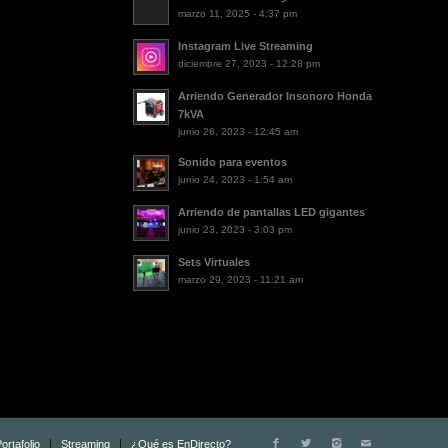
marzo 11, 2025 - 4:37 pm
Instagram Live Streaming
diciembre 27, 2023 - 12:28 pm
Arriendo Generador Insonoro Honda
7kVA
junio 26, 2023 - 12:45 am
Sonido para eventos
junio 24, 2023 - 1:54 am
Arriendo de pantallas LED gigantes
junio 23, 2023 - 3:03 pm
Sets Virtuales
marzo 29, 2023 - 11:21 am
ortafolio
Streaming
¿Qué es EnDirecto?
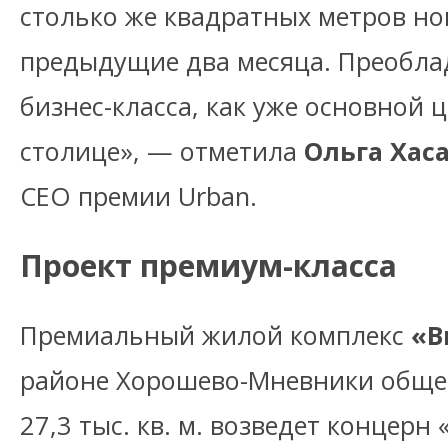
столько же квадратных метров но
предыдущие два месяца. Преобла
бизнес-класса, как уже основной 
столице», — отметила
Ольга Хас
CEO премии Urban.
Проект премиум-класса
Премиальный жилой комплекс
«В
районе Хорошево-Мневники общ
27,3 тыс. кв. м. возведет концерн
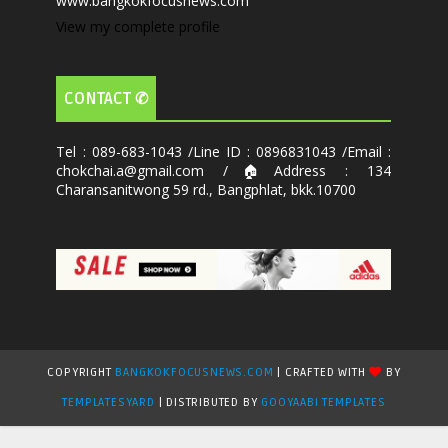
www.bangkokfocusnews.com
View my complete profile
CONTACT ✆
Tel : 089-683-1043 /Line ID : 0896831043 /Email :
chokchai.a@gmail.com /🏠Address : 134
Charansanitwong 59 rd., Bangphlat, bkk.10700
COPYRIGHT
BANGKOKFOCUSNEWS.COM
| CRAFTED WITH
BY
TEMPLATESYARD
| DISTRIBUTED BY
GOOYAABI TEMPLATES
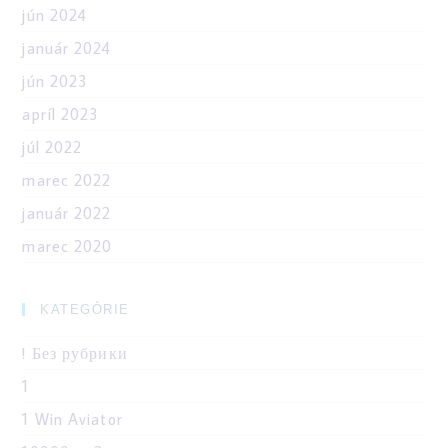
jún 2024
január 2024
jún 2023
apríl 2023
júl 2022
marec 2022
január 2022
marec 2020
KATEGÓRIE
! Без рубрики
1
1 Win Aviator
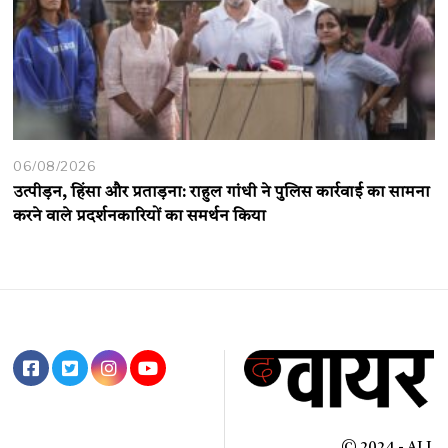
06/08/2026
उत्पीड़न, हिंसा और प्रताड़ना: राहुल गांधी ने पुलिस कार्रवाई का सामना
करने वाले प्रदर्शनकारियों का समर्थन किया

--

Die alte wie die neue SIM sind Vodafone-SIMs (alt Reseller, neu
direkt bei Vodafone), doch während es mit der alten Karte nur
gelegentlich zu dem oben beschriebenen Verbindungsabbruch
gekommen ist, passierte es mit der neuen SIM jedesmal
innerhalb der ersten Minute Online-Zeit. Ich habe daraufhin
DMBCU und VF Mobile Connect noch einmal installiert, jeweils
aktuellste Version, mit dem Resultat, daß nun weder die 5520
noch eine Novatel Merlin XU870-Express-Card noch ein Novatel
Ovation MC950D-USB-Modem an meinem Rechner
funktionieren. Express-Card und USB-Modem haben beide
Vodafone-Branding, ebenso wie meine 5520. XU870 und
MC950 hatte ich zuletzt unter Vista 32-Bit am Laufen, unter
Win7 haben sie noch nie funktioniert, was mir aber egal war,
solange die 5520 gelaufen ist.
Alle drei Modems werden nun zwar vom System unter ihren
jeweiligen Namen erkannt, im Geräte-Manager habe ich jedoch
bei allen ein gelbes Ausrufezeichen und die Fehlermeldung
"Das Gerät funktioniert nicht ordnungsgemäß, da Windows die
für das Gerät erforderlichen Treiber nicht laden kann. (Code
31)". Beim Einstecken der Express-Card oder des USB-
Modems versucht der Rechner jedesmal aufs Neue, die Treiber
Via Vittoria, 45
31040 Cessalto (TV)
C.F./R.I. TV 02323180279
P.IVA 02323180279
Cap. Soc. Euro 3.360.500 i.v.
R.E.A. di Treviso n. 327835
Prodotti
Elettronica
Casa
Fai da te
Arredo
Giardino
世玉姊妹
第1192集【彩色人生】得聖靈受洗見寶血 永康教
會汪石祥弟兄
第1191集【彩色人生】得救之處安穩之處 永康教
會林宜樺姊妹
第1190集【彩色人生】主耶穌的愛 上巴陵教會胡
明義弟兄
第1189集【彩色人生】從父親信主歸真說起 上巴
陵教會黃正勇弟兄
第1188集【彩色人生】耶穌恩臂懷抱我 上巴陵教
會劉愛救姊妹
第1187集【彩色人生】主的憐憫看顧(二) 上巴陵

[REQUIRED WORK]
Determine how many lines in the records above have the string "Modems". Only the number should be returned.

[EXERCISE ANSWER]
2